4. Vitamin Deficiency-Related Musculoskeletal Pain
The past history of vitamin deficiency (likely Vitamin D, B12, or both, given it was not specified) is important:
- Vitamin D deficiency causes bone pain and tenderness - including costal/rib pain - and can cause a dull aching at the rib margin
- Osteomalacia (severe Vit D deficiency) causes diffuse bone pain, most commonly in the pelvis, spine, and costal area
- Even though the chest wall CT is normal (rules out rib fracture/lesion), osteomalacia does not show on CT unless severe pseudofractures are present
- Check: 25-OH Vitamin D, calcium, phosphate, ALP, PTH. If these were not included in the "normal blood tests," they need to be checked specifically.
5. Functional/IBS-Constipation Overlap
- The constipation + abdominal pain + normal imaging pattern fits IBS-C (Irritable Bowel Syndrome, constipation-predominant) or a functional gastrointestinal disorder
- The association between biliary dyskinesia and delayed colonic transit is well established - they may be part of the same dysmotility syndrome
Recommended Next Steps
| Priority | Action | Reason |
|---|
| 1st | CCK-HIDA scan | Assess gallbladder EF; diagnose biliary dyskinesia vs functional sludge |
| 2nd | Repeat Vitamin D, ALP, PTH, calcium, phosphate (if not already checked) | Rule out active osteomalacia as cause of rib pain |
| 3rd | Upper GI endoscopy (if not done) | Rule out gastric/duodenal pathology, especially if pain is post-meal |
| 4th | Surgical referral if HIDA shows low EF or sludge is symptomatic | Laparoscopic cholecystectomy is definitive |
| 5th | Gastroenterology referral for constipation | Rome IV criteria assessment for IBS-C / functional gut disorder |
Key Point
The combination of right lower rib pain + constipation + gallbladder sludge in a 48-year-old woman with normal structural imaging strongly points to a functional biliary/gallbladder disorder (biliary dyskinesia or symptomatic sludge). The constipation is likely not coincidental - it may be part of the same underlying gut dysmotility syndrome. The past vitamin deficiency is an important secondary consideration for the rib pain component.

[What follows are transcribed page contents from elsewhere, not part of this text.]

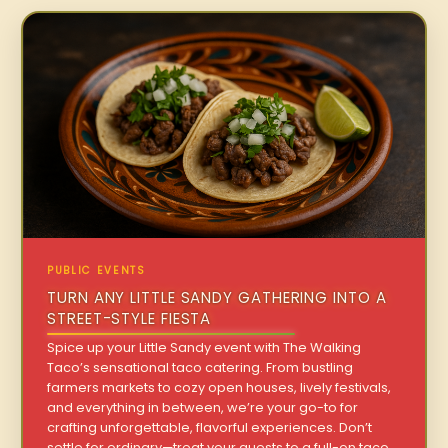
PUBLIC EVENTS
TURN ANY LITTLE SANDY GATHERING INTO A
STREET-STYLE FIESTA
Spice up your Little Sandy event with The Walking
Taco’s sensational taco catering. From bustling
farmers markets to cozy open houses, lively festivals,
and everything in between, we’re your go-to for
crafting unforgettable, flavorful experiences. Don’t
settle for ordinary—treat your guests to a full-on taco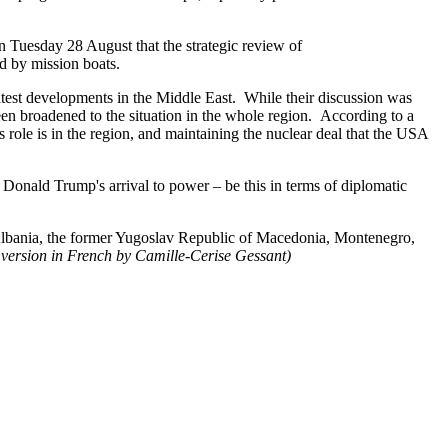
Tuesday 28 August that the strategic review of
d by mission boats.
latest developments in the Middle East. While their discussion was
een broadened to the situation in the whole region. According to a
s role is in the region, and maintaining the nuclear deal that the USA
e Donald Trump's arrival to power – be this in terms of diplomatic
s (Albania, the former Yugoslav Republic of Macedonia, Montenegro,
 version in French by Camille-Cerise Gessant)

Sources: Fischer's Mastery of Surgery 8th ed., Sabiston Textbook of Surgery, Harrison's Principles of Internal Medicine 22E
Important clinical note: This analysis is for educational/informational purposes. The treating physician should correlate with full clinical examination, detailed history (pain triggers, relation to meals, character, radiation), and complete metabolic panel before making management decisions.